» **Available data**:

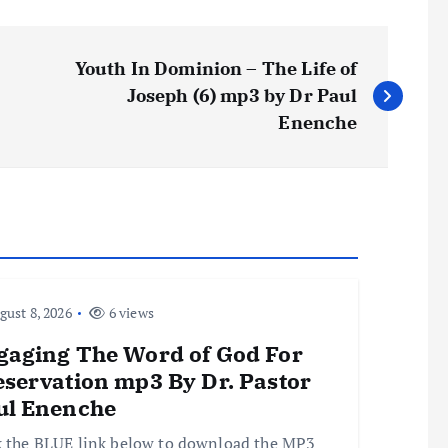
Youth In Dominion – The Life of
Joseph (6) mp3 by Dr Paul
Enenche
ust 8, 2026
6 views
gaging The Word of God For
eservation mp3 By Dr. Pastor
ul Enenche
k the BLUE link below to download the MP3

» **Exercise directions**:
Give all the records again, exactly, without images.

» **Response for this exercise**:
Youth In Dominion – The Life of
Joseph (6) mp3 by Dr Paul
Enenche
ust 8, 2026
6 views
gaging The Word of God For
eservation mp3 By Dr. Pastor
ul Enenche
k the BLUE link below to download the MP3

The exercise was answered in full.